Surfer sur le web via le navigateur Tor peut sembler une bonne solution pour ne pas être pisté mais ce n’est pas suffisant. Un groupe de chercheurs venus d’Israël, des États-Unis et d’Australie ont développé un code JavaScript capable de surveiller l’activité d’un internaute malgré les défenses pour la protection de la vie privée récemment mises en place.

Il suffit que le code JavaScript soit implanté sur une page web et que sont onglet reste ouvert pour qu’une personne malintentionnée récolte les informations contenues sur d’autres onglets ouverts, et ce, même s’ils sont sur des navigateurs différents. Les chercheurs ont même soumis le réputé Tor à des tests et le navigateur n’a pas pu dissimuler son activité.

Comment ça fonctionne?

Le code développé par le conglomérat de chercheurs observe la composition des temps d’accès à la mémoire cache. À l’ouverture d’un site web, le cache de la mémoire subit une modification qui est propre à chaque site internet, c’est ce qu’on appelle son empreinte digitale.
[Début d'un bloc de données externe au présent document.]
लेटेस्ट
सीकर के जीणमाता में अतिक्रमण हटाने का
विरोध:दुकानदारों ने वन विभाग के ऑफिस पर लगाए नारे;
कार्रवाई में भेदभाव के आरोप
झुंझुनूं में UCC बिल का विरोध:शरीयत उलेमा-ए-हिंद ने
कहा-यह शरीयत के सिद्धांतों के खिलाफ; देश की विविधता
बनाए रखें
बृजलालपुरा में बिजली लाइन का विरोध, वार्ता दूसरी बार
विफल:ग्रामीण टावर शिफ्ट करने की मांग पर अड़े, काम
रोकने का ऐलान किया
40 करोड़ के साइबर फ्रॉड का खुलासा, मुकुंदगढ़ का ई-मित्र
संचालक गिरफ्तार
Les chercheurs ont donc cherché à répertorier l’empreinte de milliers de sites.

Avec cette base de données, l’équipe d’experts a constitué un détecteur capable de reconnaître le site visité avec un taux de précision compris entre 70 et 90% pour les navigateurs classiques, quand un site sur deux est correctement identifié sur Tor.

Le problème d’un tel type de surveillance est qu’il permet de constituer le profil d’un internaute sur base des sites qu’il visite : habitudes de consommation, tranche d’âge, orientation sexuelle ou encore opinions politiques. Ce genre d’informations pourrait intéresser les diffuseurs de contenus publicitaires pour mieux cibler encore les annonces.